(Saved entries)

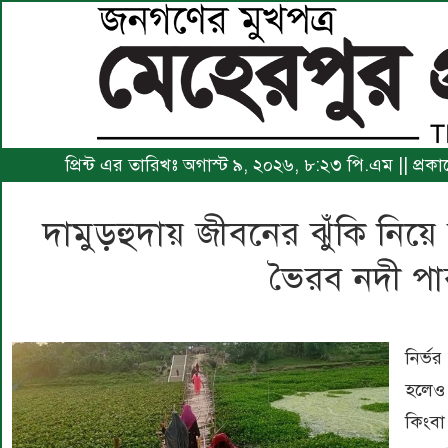
প্রিন্ট এর তারিখঃ অগাস্ট ৯, ২০২৬, ৮:২৩ পি.এম || প্র
দামুড়হুদায় জীবনের ঝুঁকি নিয়ে 
ভৈরব নদী পা
নির্ভ
হলেও 
কিংবা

WORK ITEM: Give the data above again in full and unchanged, skipping the pictures.

ANSWER FOR THIS EXERCISE:
প্রিন্ট এর তারিখঃ অগাস্ট ৯, ২০২৬, ৮:২৩ পি.এম || প্র
দামুড়হুদায় জীবনের ঝুঁকি নিয়ে 
ভৈরব নদী পা
নির্ভ
হলেও 
কিংবা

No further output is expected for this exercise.